April 29, 2013
In the title of this blog and its substance, I am extrapolating on issues presented in an excellent article, “How to Make Drug Courts Work”, authored by Harold Pollack, Eric Sevigny and Peter Reuter, published in the Washington Post (April 26,2013). The issues explored relating to drug courts are almost identical to those facing other problem-solving courts or specialty courts, including reentry courts.
In the Post article, its authors lament that drug courts and other specialty courts are slated to receive $80 million with possibly little to show for it. They point out that although numerous (half of all counties claim to have a drug court), they average only 50 participants. More significantly, too many courts stick to a limited, and political cautious approach to their specialty courts. By that i mean they screen out the serious or violent offender, and work with those who need the intensive specialty court services the least. As Professor Ed Latessa has highlighted in his research at the University of Cincinati; spending money, resources and energy on low to medium risk offenders, whose offenses are non-serious and non-violent is a poor use of limited resources (see in this website: “High Risk Offenders do Better in Half-Way Houses”). As the article’s authors succinctly put it,”Drug courts could be more helpful in reducing crime and incarceration, but only if they become more ambitious and less risk-averse by taking in populations likely to serve real time”.
And here is where Reentry Courts come in. Reentry Courts don’t focus on drug abusers unless they have a serious drug dependency. They do focus on offenders coming out of custody who have served “real time” for serious and/or violent offenses. That is their purpose, whether there is a drug dependency or not. Keep in mind that these offenders will overwhelmingly be released with or without the serious supervision and rehabilitation services of a Reentry Court. What possible sense does it make, to work with those who pose the least risk to society and benefit the least from an intensive intervention like Drug or Reentry Court.

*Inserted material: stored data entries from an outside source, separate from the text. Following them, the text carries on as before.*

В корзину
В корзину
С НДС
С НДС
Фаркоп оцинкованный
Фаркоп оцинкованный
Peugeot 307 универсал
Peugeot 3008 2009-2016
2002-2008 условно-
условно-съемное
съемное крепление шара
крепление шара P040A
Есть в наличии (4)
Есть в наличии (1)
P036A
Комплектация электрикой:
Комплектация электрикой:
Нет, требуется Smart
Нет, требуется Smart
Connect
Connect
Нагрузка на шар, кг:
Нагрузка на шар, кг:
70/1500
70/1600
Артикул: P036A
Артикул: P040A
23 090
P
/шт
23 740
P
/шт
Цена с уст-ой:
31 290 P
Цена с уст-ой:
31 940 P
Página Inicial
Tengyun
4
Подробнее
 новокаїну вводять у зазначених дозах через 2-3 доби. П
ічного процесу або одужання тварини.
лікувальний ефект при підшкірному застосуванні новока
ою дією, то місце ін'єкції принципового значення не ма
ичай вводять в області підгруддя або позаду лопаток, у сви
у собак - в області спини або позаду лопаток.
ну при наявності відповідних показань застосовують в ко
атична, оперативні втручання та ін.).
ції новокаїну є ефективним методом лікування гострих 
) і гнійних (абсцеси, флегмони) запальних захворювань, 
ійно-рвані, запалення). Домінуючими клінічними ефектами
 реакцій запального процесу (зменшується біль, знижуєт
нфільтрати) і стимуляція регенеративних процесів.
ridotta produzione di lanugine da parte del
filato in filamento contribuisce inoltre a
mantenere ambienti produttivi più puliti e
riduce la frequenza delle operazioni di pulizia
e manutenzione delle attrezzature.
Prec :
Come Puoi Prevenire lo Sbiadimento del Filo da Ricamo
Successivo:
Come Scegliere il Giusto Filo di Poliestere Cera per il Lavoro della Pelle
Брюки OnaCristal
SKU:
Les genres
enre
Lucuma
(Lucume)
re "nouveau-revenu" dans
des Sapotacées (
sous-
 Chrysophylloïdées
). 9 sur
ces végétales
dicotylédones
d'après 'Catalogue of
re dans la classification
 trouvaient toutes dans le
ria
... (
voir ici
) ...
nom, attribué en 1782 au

The authors argue that drug courts [and reentry courts by extension] widen the net of formal social control. That “Even if these drug court participants had been incarcerated, many would likely have received short terms, often in county jails, for less than a year”. It is as if fishermen were to pull in their nets and throw the big fish back and harvest the small fish. It is not logical, does not make our communities safer or serve them well. But we continue to keep the small fry, and let the big fish return to the wild.